North Texas family members have won a $2.1 million verdict against a pipeline company after their parcel of land lost value because an easement was taken for a gas line. This marks the third time Texas property owners recently have prevailed in similar eminent domain cases.
The Johnson County dispute represents a fundamental debate between the pipeline industry and Texas landowners: Does a pipeline devalue only the narrow easement strip or some larger portion of the overall property? The jury agreed that land outside the easement lost value.
"This verdict sends a strong message that pipeline easements often cause significant damages to property beyond the easement area," Austin-based eminent domain attorney Luke Ellis of John Marrs Ellis & Hodge LLP, who represented the family partnership at trial, said in a press release. "Unfortunately, many Texas landowners don't realize that they have a constitutional right to seek just compensation for such damages."
The dispute began in 2007 when Midland-based Peregrine Pipeline Co. sued family-owned Eagle Ford Land Partners to gain a mile-long easement for a natural gas pipeline. Peregrine claimed Eagle Ford's damages totaled only about $80,000. The family's appraisers and lawyers countered that damages should account not only for the easement strip, but also for the loss in value to the remaining property.
After a one-week trial in County Court at Law No. 2 in Johnson County, jurors awarded the family partnership more than $1.6 million.
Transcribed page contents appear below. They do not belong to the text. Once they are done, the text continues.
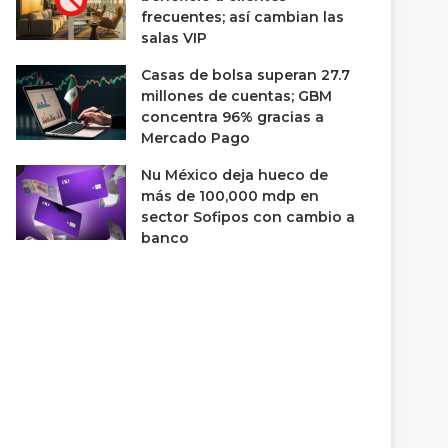
frecuentes; así cambian las
salas VIP
Casas de bolsa superan 27.7
millones de cuentas; GBM
concentra 96% gracias a
Mercado Pago
Nu México deja hueco de
más de 100,000 mdp en
sector Sofipos con cambio a
banco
Judge Robert Dohoney entered the final judgment of $2.1 million, which includes interest. The case is Peregrine Pipeline Co., L.P. v. Eagle Ford Land Partners, LP, No. E-2007-00046. Peregrine plans to appeal.
The judgment continues a trend in similar Texas condemnation cases and is one of the largest so far in favor of a landowner. Last year, the Texas Supreme Court denied review of a McMullen County verdict against LaSalle Pipeline LP. Earlier this month a Fort Worthappeals court denied reconsideration of its decision in favor of a landowner over Crosstex DC Gathering Co.